◆ Supplied entries
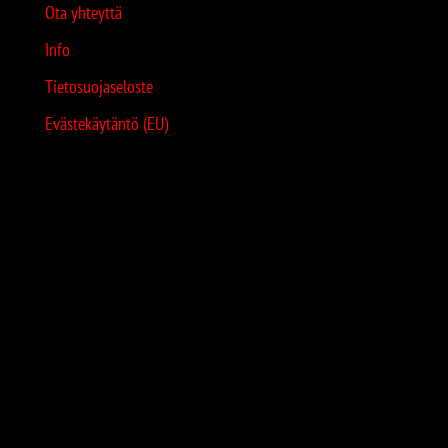
Ota yhteyttä
Info
Tietosuojaseloste
Evästekäytäntö (EU)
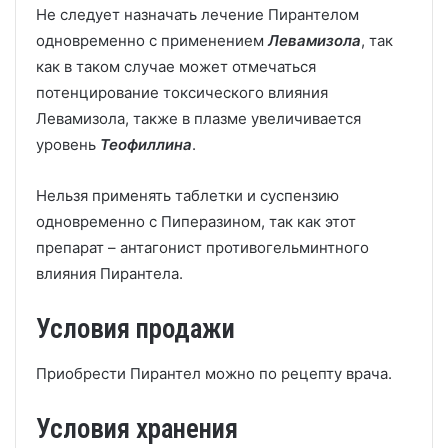
Не следует назначать лечение Пирантелом
одновременно с применением
Левамизола
, так
как в таком случае может отмечаться
потенцирование токсического влияния
Левамизола, также в плазме увеличивается
уровень
Теофиллина
.
Нельзя применять таблетки и суспензию
одновременно с Пиперазином, так как этот
препарат – антагонист противогельминтного
влияния Пирантела.
Условия продажи
Приобрести Пирантел можно по рецепту врача.
Условия хранения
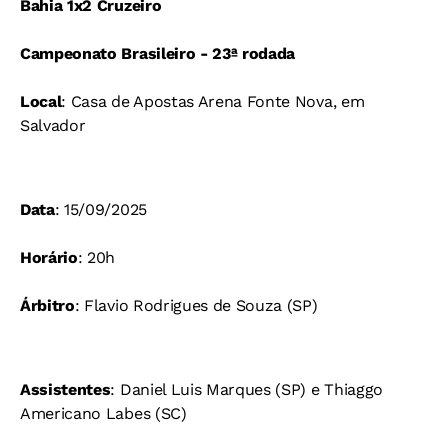
Bahia 1x2 Cruzeiro
Campeonato Brasileiro - 23ª rodada
Local
: Casa de Apostas Arena Fonte Nova, em
Salvador
Data
: 15/09/2025
Horário
: 20h
Árbitro
: Flavio Rodrigues de Souza (SP)
Assistentes
: Daniel Luis Marques (SP) e Thiaggo
Americano Labes (SC)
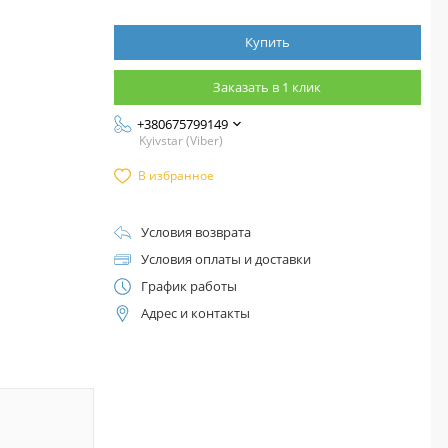
Купить
Заказать в 1 клик
+380675799149
Kyivstar (Viber)
В избранное
Условия возврата
Условия оплаты и доставки
График работы
Адрес и контакты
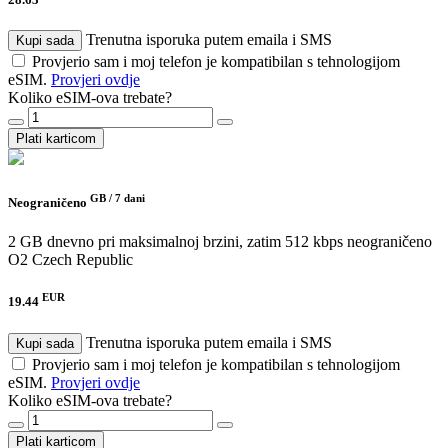
Trenutna isporuka putem emaila i SMS
Kupi sada
Provjerio sam i moj telefon je kompatibilan s tehnologijom
eSIM.
Provjeri ovdje
Koliko eSIM-ova trebate?
Plati karticom
GB /
7 dani
Neograničeno
2 GB dnevno pri maksimalnoj brzini, zatim 512 kbps neograničeno
O2 Czech Republic
EUR
19.44
Trenutna isporuka putem emaila i SMS
Kupi sada
Provjerio sam i moj telefon je kompatibilan s tehnologijom
eSIM.
Provjeri ovdje
Koliko eSIM-ova trebate?
Plati karticom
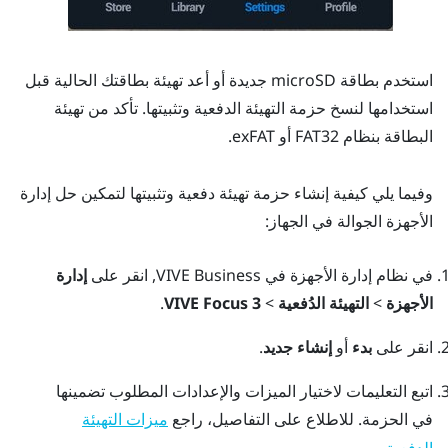
استخدم بطاقة
microSD
جديدة أو أعد تهيئة بطاقتك الحالية قبل
استخدامها لنسخ حزمة التهيئة الدفعية وتثبيتها. تأكد من تهيئة
البطاقة بنظام FAT32 أو exFAT.
وفيما يلي كيفية إنشاء حزمة تهيئة دفعية وتثبيتها لتمكين حل إدارة
الأجهزة الجوالة في الجهاز:
في
نظام إدارة الأجهزة في VIVE Business
, انقر على
إدارة
الأجهزة
>
التهيئة الدُفعية
>
VIVE Focus 3
.
انقر على
بدء
أو
إنشاء جديد
.
اتبع التعليمات لاختيار الميزات والإعدادات المطلوب تضمينها
في الحزمة.
للاطلاع على التفاصيل، راجع
ميزات التهيئة
.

◆ Exercise instructions
Within the entries, find all lines holding "влияния" and copy each one.

◆ The completed task
потенцирование токсического влияния
влияния Пирантела.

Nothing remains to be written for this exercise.